Ten things worth settling before putting money into any fund. Not advice, just the questions this site would run through first.
Know what the money is for
One goal, one rough timeline. Money you might need in the next year or two is not money to invest yet. Name the job before you pick the tool.
Keep a buffer you do not touch
A small cushion of reachable savings, separate from anything invested, so a bad month never forces you to sell at the worst time.
Check the platform is licensed
Confirm the manager or app on the SEC register of licensed operators. A licensed provider names its regulator; anything that will not is a no.
Accept that it can fall
Buying into a fund is buying ownership and risk, not a fixed return.
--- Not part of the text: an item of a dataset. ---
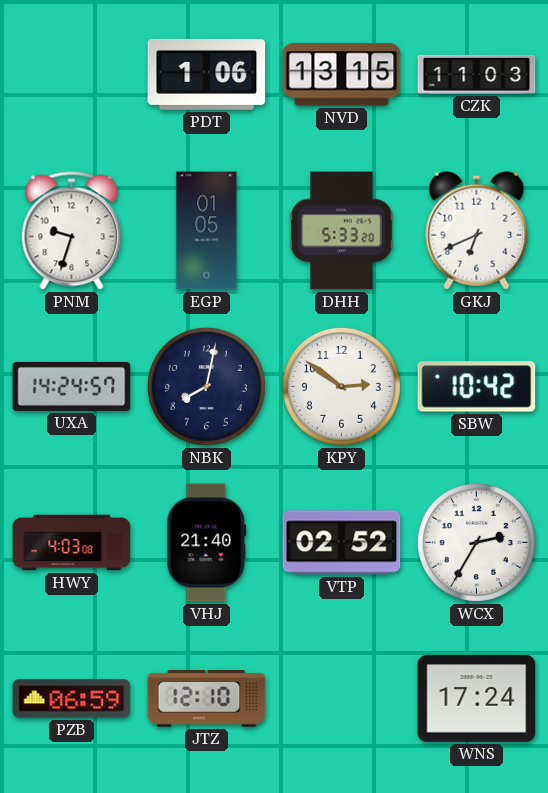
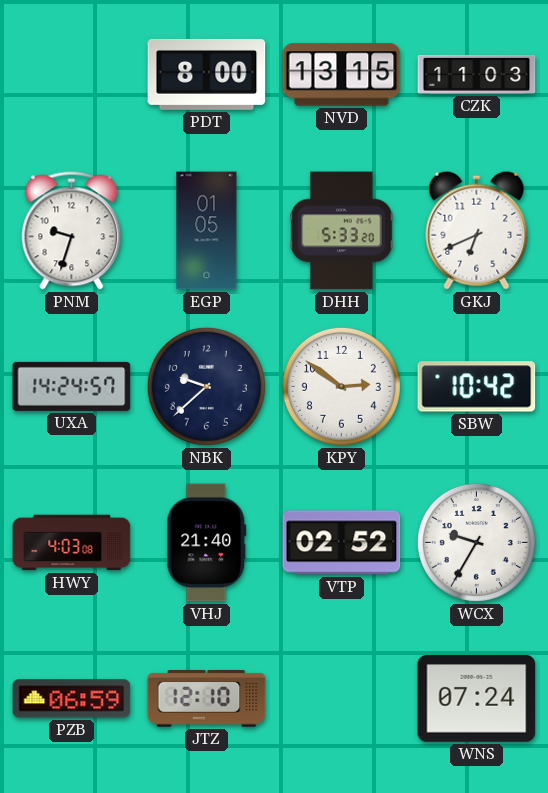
PDT: 1:06 -> 8:00
NBK: 8:02 -> 9:38
WCX: 2:35 -> 9:35
WNS: 17:24 -> 07:24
The value moves, sometimes down, and that is normal, not a sign something broke.
Start broad, not with one hot name
A broad, diversified fund is the steady core. A single stock or one-off tip, if you want it at all, is a small optional bet on top, never the whole plan.
Have your BVN ready
Most platforms ask for your Bank Verification Number once at sign-up. It is normal and part of keeping the account legitimate.
Read the fund's fact sheet
What it holds, the fees, the benchmark, and how to get your money out. If a fact sheet hides these, that is the answer.
Pick an amount and a day you can keep
A smaller amount you sustain beats a big one you abandon. Tie it to payday and automate it if you can, so the choice is made once.
Decide now not to panic-sell
Settle, before the first red month, that you will keep to the plan. The habit is the strategy, and selling in fear is where most of the damage happens.
Ignore any guaranteed high return
Real investing does not promise a number with no risk. A guarantee of high, safe profit is the single clearest signal to walk away.
This is education, not financial advice. It never tells you what to buy, only what to think through first. From Naira Journal, July 2026.